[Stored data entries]
= Beginning of Section =

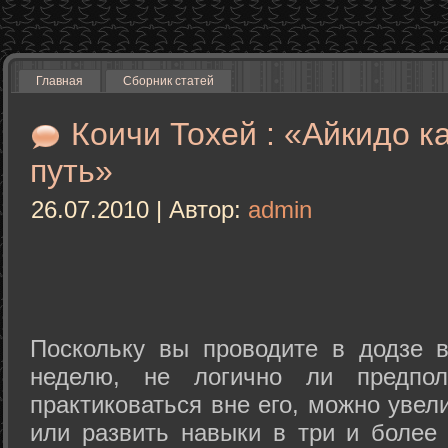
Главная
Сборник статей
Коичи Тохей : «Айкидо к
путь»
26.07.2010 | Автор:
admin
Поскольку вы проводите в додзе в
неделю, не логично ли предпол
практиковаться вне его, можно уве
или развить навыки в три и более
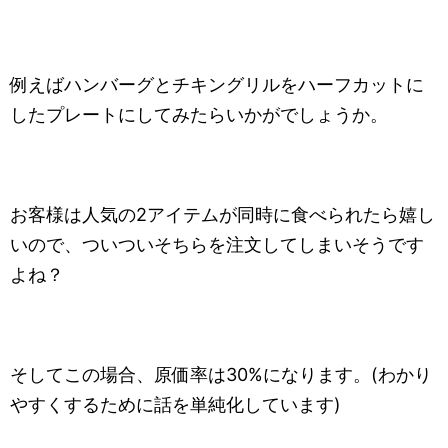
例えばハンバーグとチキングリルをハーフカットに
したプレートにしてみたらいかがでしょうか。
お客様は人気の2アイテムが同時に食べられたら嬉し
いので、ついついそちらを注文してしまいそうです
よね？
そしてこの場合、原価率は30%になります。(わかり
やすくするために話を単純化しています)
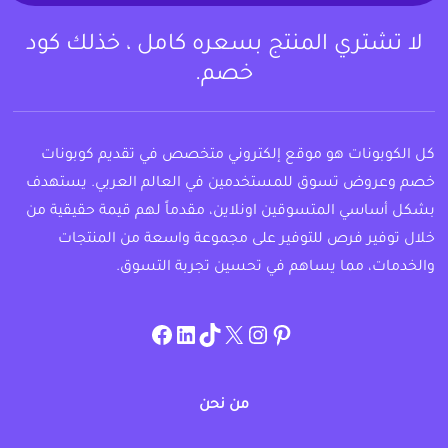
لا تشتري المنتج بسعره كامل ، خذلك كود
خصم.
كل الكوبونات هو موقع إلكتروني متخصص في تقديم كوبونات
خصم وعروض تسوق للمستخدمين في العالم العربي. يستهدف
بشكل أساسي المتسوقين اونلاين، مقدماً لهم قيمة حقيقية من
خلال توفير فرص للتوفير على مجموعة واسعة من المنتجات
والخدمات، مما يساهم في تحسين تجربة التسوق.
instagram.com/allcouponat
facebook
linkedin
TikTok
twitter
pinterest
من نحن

= End of Section =

* Description of the task *
The response should contain only a verbatim copy of the lines from the line with "والخدمات، مما يساهم في تحسين تجربة التسوق." to the final line of the records.

* Response to this exercise *
والخدمات، مما يساهم في تحسين تجربة التسوق.
instagram.com/allcouponat
facebook
linkedin
TikTok
twitter
pinterest
من نحن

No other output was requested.